The variation often disrupts their more commonplace descriptions. The variation centers on perennial questions about worth and the power and potential in having young people ask questions about what they see as pressing in their lives and their communities. Leaning heavily on the celebrated work of William Schubert, I propose to my students that a definition of curriculum may be an act of trying to answer the what’s worthwhile questions: what is worth knowing, doing, being, thinking about, wondering, and pondering. I then contend that the future teachers can and should bring this kind of alternative definition of curriculum to their students in their classrooms.

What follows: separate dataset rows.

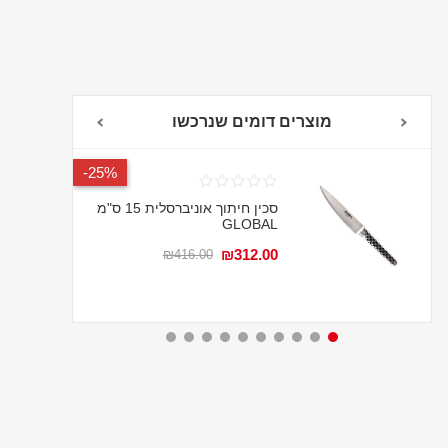
מוצרים דומים שנרכשו
אחריות לכל החיים
25%-
סכין חיתוך אוניברסלית 15 ס"מ
GLOBAL
₪312.00
₪416.00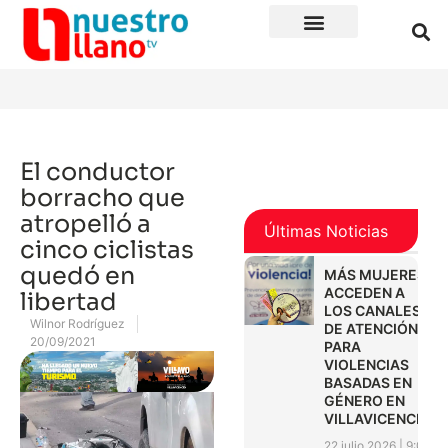
El conductor
borracho que
atropelló a
Últimas Noticias
cinco ciclistas
quedó en
MÁS MUJERES
ACCEDEN A
libertad
LOS CANALES
Wilnor Rodríguez
DE ATENCIÓN
20/09/2021
PARA
VIOLENCIAS
BASADAS EN
GÉNERO EN
VILLAVICENCIO
22 julio 2026
9:01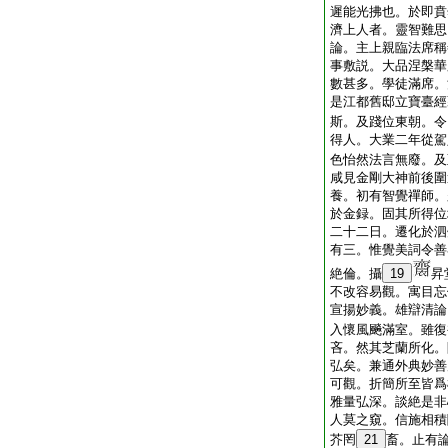
遲能光拂也。於即賁
濟上人者。靈智難思
論。主上親臨法席稱
事敷説。大品涅槃華
數甚多。學徒滿席。
是江都舊邸立寶臺經
斯。及踐位東朝。令
得人。大業二年從駕
色怡然法言無廢。及
咸見金剛大神前後圍
養。初有智覺禪師。
於金録。固其所得位
二十二日。遷化於泗
有三。惟覺美詞令善
絶倫。攝
19
昇
不改容易觀。寓目忘
宣揚妙義。雄辯清論
入懷風飈滿室。雖復
吝。然其芝蘭所化。
弘矣。兼通外典妙善
可觀。折簡所至皆爲
雅量弘深。談絶是非
人莫之窺。信施相積
芥罔
21
畜。止有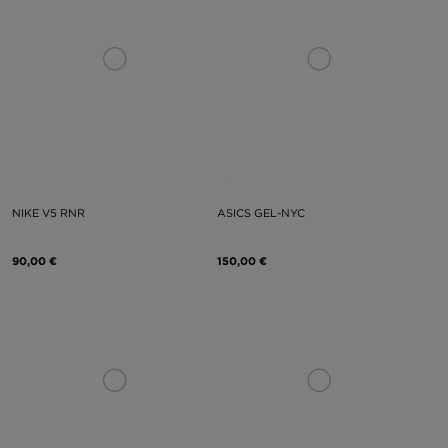
NIKE V5 RNR
ASICS GEL-NYC
90,00 €
150,00 €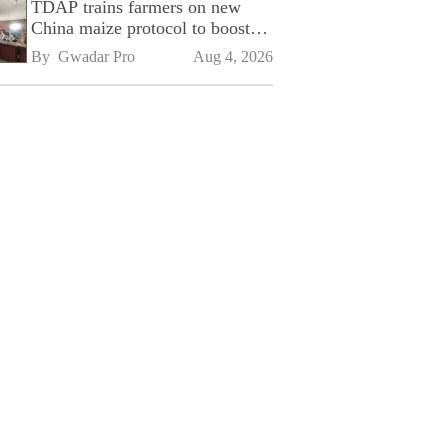
TDAP trains farmers on new
China maize protocol to boost
exports
By 
Gwadar Pro
Aug 4, 2026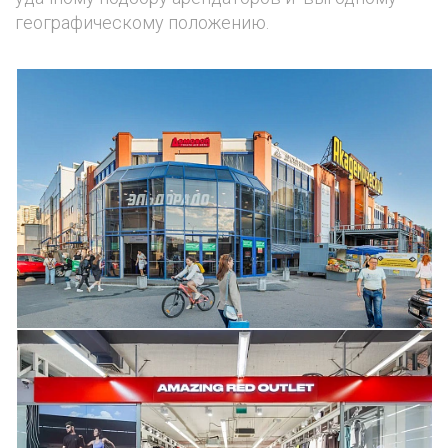
географическому положению.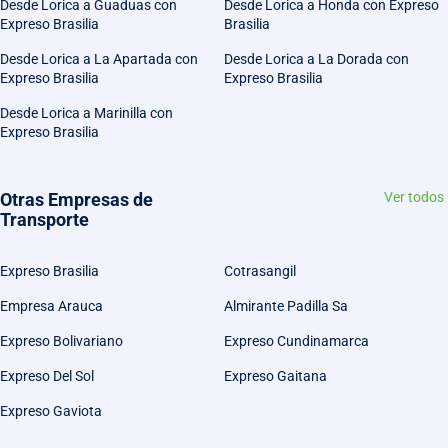
Desde Lorica a Guaduas con
Desde Lorica a Honda con Expreso
Expreso Brasilia
Brasilia
Desde Lorica a La Apartada con
Desde Lorica a La Dorada con
Expreso Brasilia
Expreso Brasilia
Desde Lorica a Marinilla con
Expreso Brasilia
Otras Empresas de
Ver todos
Transporte
Expreso Brasilia
Cotrasangil
Empresa Arauca
Almirante Padilla Sa
Expreso Bolivariano
Expreso Cundinamarca
Expreso Del Sol
Expreso Gaitana
Expreso Gaviota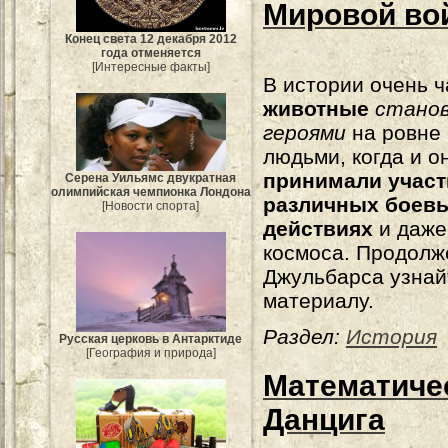
Мировой во
Конец света 12 декабря 2012
года отменяется
[Интересные факты]
В истории очень ч
животные
стано
героями
на ровне 
людьми, когда и о
принимали участ
Серена Уильямс двукратная
олимпийская чемпионка Лондона
различных боев
[Новости спорта]
действиях
и даже
космоса. Продолж
Джульбарса узнайт
материалу.
Раздел:
История
Русская церковь в Антарктиде
[География и природа]
Mатематиче
Данцига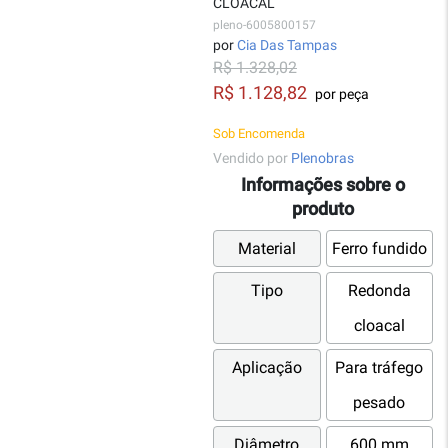
CLOACAL
pleno-6005800157
por
Cia Das Tampas
R$ 1.328,02
R$ 1.128,82
por peça
Sob Encomenda
Vendido por
Plenobras
Informações sobre o
produto
Material
Ferro fundido
Tipo
Redonda
cloacal
Aplicação
Para tráfego
pesado
Diâmetro
600 mm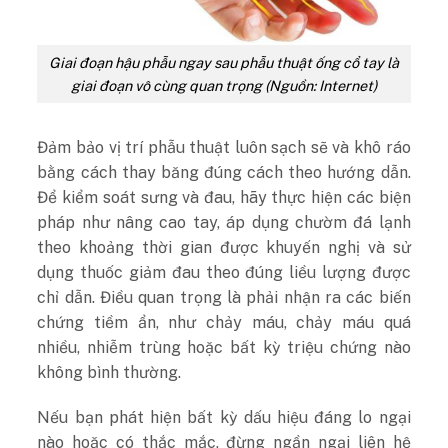
Giai đoạn hậu phẫu ngay sau phẫu thuật ống cổ tay là
giai đoạn vô cùng quan trọng (Nguồn: Internet)
Đảm bảo vị trí phẫu thuật luôn sạch sẽ và khô ráo
bằng cách thay băng đúng cách theo hướng dẫn.
Để kiểm soát sưng và đau, hãy thực hiện các biện
pháp như nâng cao tay, áp dụng chườm đá lạnh
theo khoảng thời gian được khuyến nghị và sử
dụng thuốc giảm đau theo đúng liều lượng được
chỉ dẫn. Điều quan trọng là phải nhận ra các biến
chứng tiềm ẩn, như chảy máu, chảy máu quá
nhiều, nhiễm trùng hoặc bất kỳ triệu chứng nào
không bình thường.
Nếu bạn phát hiện bất kỳ dấu hiệu đáng lo ngại
nào hoặc có thắc mắc, đừng ngần ngại liên hệ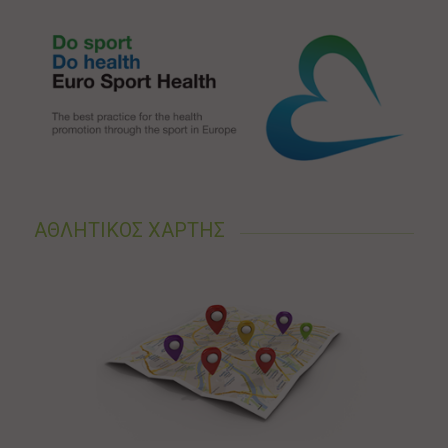
ΑΘΛΗΤΙΚΟΣ ΧΑΡΤΗΣ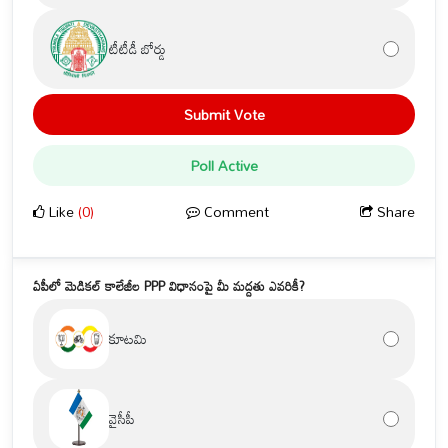
టీటీడీ బోర్డు
Submit Vote
Poll Active
Like
(0)
Comment
Share
ఏపీలో మెడికల్ కాలేజీల PPP విధానంపై మీ మద్దతు ఎవరికీ?
కూటమి
వైసీపీ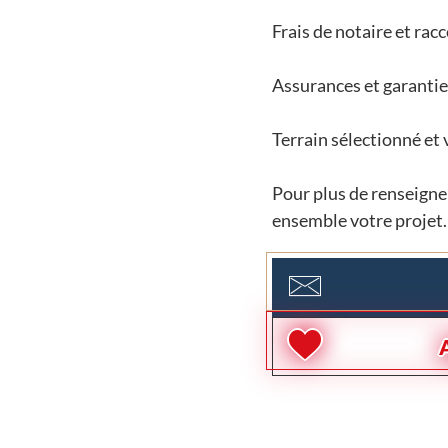
Frais de notaire et ra
Assurances et garantie
Terrain sélectionné et 
Pour plus de renseignem
ensemble votre projet.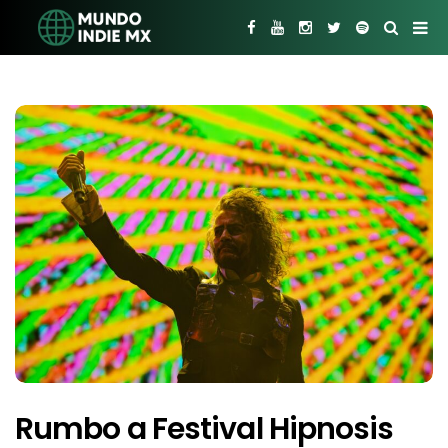
Rumbo a Festival Hipnosis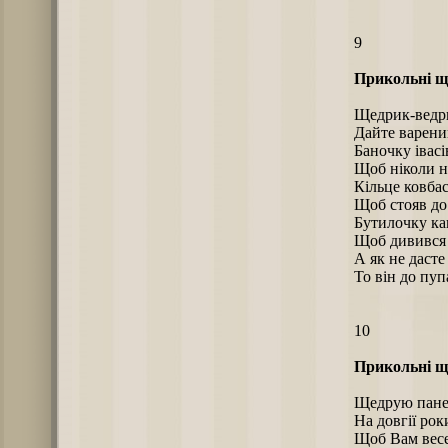
9
Прикольні щ
Щедрик-ведр
Дайте варени
Баночку івасі
Щоб ніколи н
Кільце ковба
Щоб стояв до
Бутилочку ка
Щоб дивився 
А як не дасте
То він до пуп
10
Прикольні щ
Щедрую пане
На довгії рок
Щоб Вам весе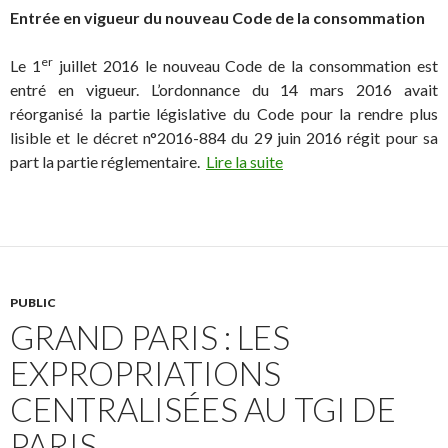
Entrée en vigueur du nouveau Code de la consommation
er
Le 1
juillet 2016 le nouveau Code de la consommation est
entré en vigueur. L’ordonnance du 14 mars 2016 avait
réorganisé la partie législative du Code pour la rendre plus
lisible et le décret n°2016-884 du 29 juin 2016 régit pour sa
part la partie réglementaire.
Lire la suite
PUBLIC
GRAND PARIS : LES
EXPROPRIATIONS
CENTRALISÉES AU TGI DE
PARIS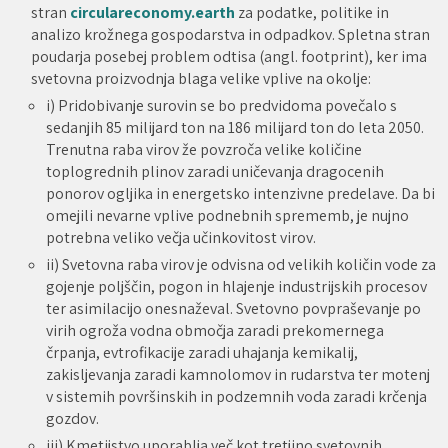
stran
circulareconomy.earth
za podatke, politike in
analizo krožnega gospodarstva in odpadkov. Spletna stran
poudarja posebej problem odtisa (angl. footprint), ker ima
svetovna proizvodnja blaga velike vplive na okolje:
i) Pridobivanje surovin se bo predvidoma povečalo s
sedanjih 85 milijard ton na 186 milijard ton do leta 2050.
Trenutna raba virov že povzroča velike količine
toplogrednih plinov zaradi uničevanja dragocenih
ponorov ogljika in energetsko intenzivne predelave. Da bi
omejili nevarne vplive podnebnih sprememb, je nujno
potrebna veliko večja učinkovitost virov.
ii) Svetovna raba virov je odvisna od velikih količin vode za
gojenje poljščin, pogon in hlajenje industrijskih procesov
ter asimilacijo onesnaževal. Svetovno povpraševanje po
virih ogroža vodna območja zaradi prekomernega
črpanja, evtrofikacije zaradi uhajanja kemikalij,
zakisljevanja zaradi kamnolomov in rudarstva ter motenj
v sistemih površinskih in podzemnih voda zaradi krčenja
gozdov.
iii) Kmetijstvo uporablja več kot tretjino svetovnih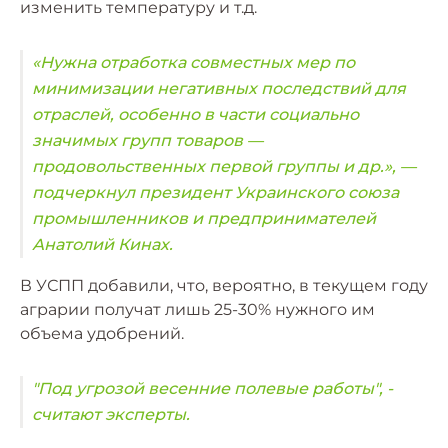
изменить температуру и т.д.
«Нужна отработка совместных мер по
минимизации негативных последствий для
отраслей, особенно в части социально
значимых групп товаров —
продовольственных первой группы и др.», —
подчеркнул президент Украинского союза
промышленников и предпринимателей
Анатолий Кинах.
В УСПП добавили, что, вероятно, в текущем году
аграрии получат лишь 25-30% нужного им
объема удобрений.
"Под угрозой весенние полевые работы", -
считают эксперты.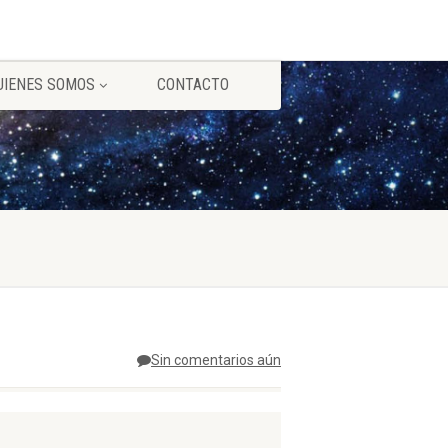
UIENES SOMOS
CONTACTO
Sin comentarios aún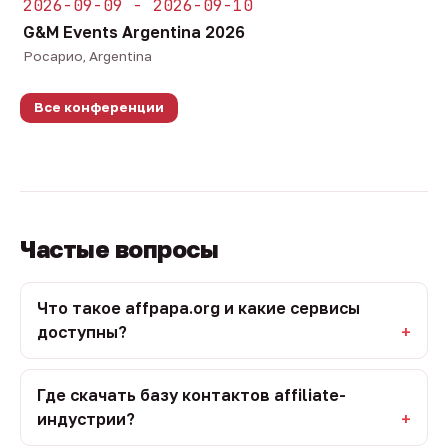
2026-09-09 - 2026-09-10
G&M Events Argentina 2026
Росарио, Argentina
Все конференции
Частые вопросы
Что такое affpapa.org и какие сервисы
доступны?
Где скачать базу контактов affiliate-
индустрии?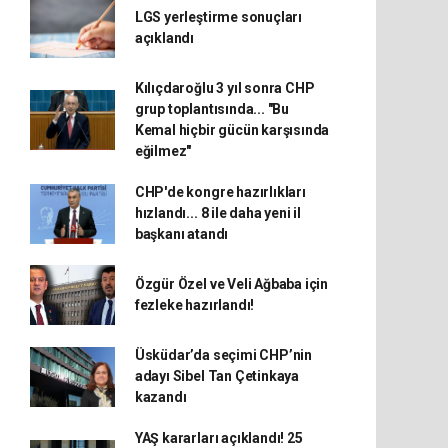
LGS yerleştirme sonuçları
açıklandı
Kılıçdaroğlu 3 yıl sonra CHP
grup toplantısında... "Bu
Kemal hiçbir gücün karşısında
eğilmez"
CHP'de kongre hazırlıkları
hızlandı... 8 ile daha yeni il
başkanı atandı
Özgür Özel ve Veli Ağbaba için
fezleke hazırlandı!
Üsküdar’da seçimi CHP’nin
adayı Sibel Tan Çetinkaya
kazandı
YAŞ kararları açıklandı! 25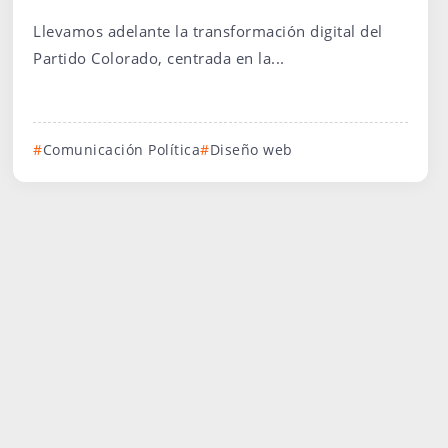
Llevamos adelante la transformación digital del
Partido Colorado, centrada en la...
Comunicación Política
Diseño web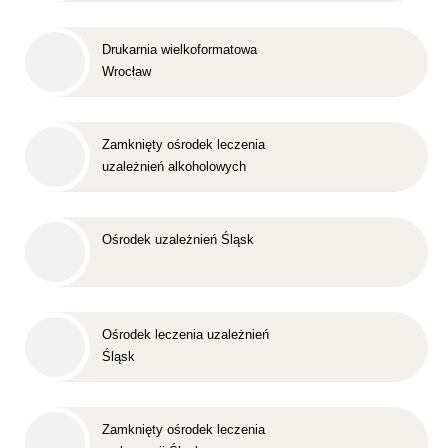
Drukarnia wielkoformatowa
Wrocław
Zamknięty ośrodek leczenia
uzależnień alkoholowych
Śląsk
Ośrodek uzależnień Śląsk
Ośrodek leczenia uzależnień
Śląsk
Zamknięty ośrodek leczenia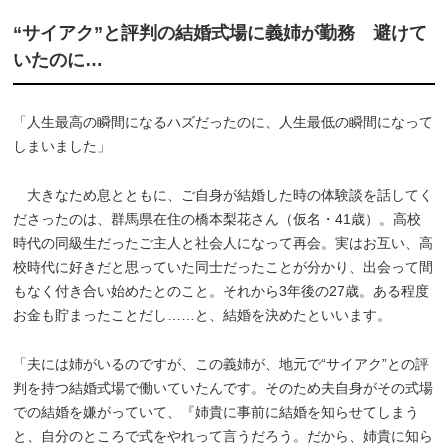
“サイアク”と評判の結婚式場に義姉が勤務 避けて
いたのに…
「人生最高の瞬間になるハズだったのに、人生最低の瞬間になって
しまいました」
大きなため息とともに、ご自身が結婚した時の体験談を話してく
ださったのは、群馬県在住の橋本梨花さん（仮名・41歳）。高校
時代の同級生だったご主人と社会人になって再会。実はお互い、高
校時代に好きだと思っていた同士だったことが分かり、出会って間
もなく付き合い始めたとのこと。それから3年後の27歳。ある程度
お金も貯まったことだし……と、結婚を決めたといいます。
「夫には姉がいるのですが、この義姉が、地元で“サイアク”との評
判を持つ結婚式場で働いていたんです。そのため夫自身がその式場
での結婚を嫌がっていて、『姉貴に事前に結婚を知らせてしまう
と、自分のところで式をやれって言うだろう。だから、姉貴に知ら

Acknowledging that this could be abstract and philosophical argument, I go beyond telling them about this alternative and suggest ways that they can begin by asking young people to name issues in the community that they want to solve. I provide them with concrete examples of what this can look like from my own classroom teaching experiences and from teachers whose classrooms I have spent time seeing this kind of problem-posing, student-centered, and action-focused curriculum in action. In such classrooms, the young people’s questions focus issues, concerns, problems, and ideas most important to them as a starting point for a curriculum-in-the-making. Allowing children—clearly those who have the most at stake in classrooms—to ask questions as curriculum provides spaces, opportunities, and challenges the young people with the responsibility to discover and explore, to document and critically think, to deliberate and debate, to respond and take action, and to ultimately ask more questions. Utilizing such an approach, teachers have a chance to honor their students, create culturally and contextually relevant and responsive curriculum, and motivate and engage their students because the young people see purpose, value, and intrigue in studying the very questions they find important.
Thanks to Adeyemi, Kara, Starr, Jackie, Andrew and Brian for their contributions!